A spat between Sununu and the hospitals has been ongoing for some time but it really began after 15 hospitals joined with the ACLU to take the state to court over the emergency room boarding crisis for mental health patients, rather than work with the state on its lack of bed capacity to help treat these individuals.

Sununu said in the past he did not know why they were not team players in the matter with the state and chided them for taking him to court instead of working on the crisis together.

Now the hospitals say he is playing hard ball.

Ahnen said it was really the American Civil Liberties Union which began the suit arguing and backed up by the courts which maintained that these individuals in emergency rooms needed to be given a timely hearing on their involuntary admission.

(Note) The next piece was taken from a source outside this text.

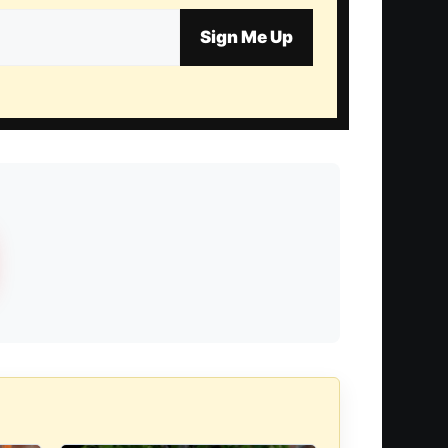
Sign Me Up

A deal out of court was struck between the two and while the state has made progress on increasing the bed capacity to treat those in mental health crisis, it has not met the May deadline.

Warmington, a Concord attorney with expertise in hospital and medical care issues, said a drop by almost $35 million in hospital reimbursements could lead to loss of services at community hospitals across the state.

Almost half of the state’s hospitals will get less funding under the plan. Some will get a bit more. 

Sununu, speaking to reporters on the matter and others following an Executive Council meeting said the hospitals, “thought that political pressure which has maybe done them good in the past with other parts of government is not going to work here,” and the time for negotiation is over.

“At the end of the day, it’s about individuals and their access to health care,” by using community health centers and mental health centers which will receive more funding.

“No no, we had a great compromise and a great middle ground that they rejected.”

He noted today, July 1, is the implementation deadline.

Asked by InDepthNH.org  if there is more time.

Sununu replied “no.”

The rate change goes into effect on July 1. 

The Executive Council has faced crises and bail out plans for rural community based care including Mascoma Health Center in Enfield which almost had to shut its doors during COVID-19 for a lack of reimbursements and uncompensated care. 

Ahnen said Friday that hospitals in New Hampshire get some of the lowest Medicaid reimbursement rates in the country and this is a means to pay for that program so that patients have access to care at hospitals.

A $319 million tax, he said, generates at least another $319 million in federal revenue that supports the Medicaid program.

“So when we lose $35 million in that funding, and I would say, remember, hospitals continue to struggle financially as we come out of the pandemic with significant labor shortages, reliance on traveler staff, nurses and others, supply chain shortages, drug shortages, inflation, the inability to discharge patients coming out of the hospital when nursing homes and skilled nursing facilities and others aren’t able to accept patients who are ready to be discharged from the hospital, they end up staying in the hospital, taking a bed from a patient that might need it and the hospitals are no longer being reimbursed for that patient who no longer needs that level of care,” Ahnen said. “That backlog is a real challenge.”

For the governor to now say that hospitals are going to get only 80 percent of that tax back when the state collects all of the match plus now 20 percent versus the current agreement, Ahnen said there will be serious issues that the hospitals will be facing.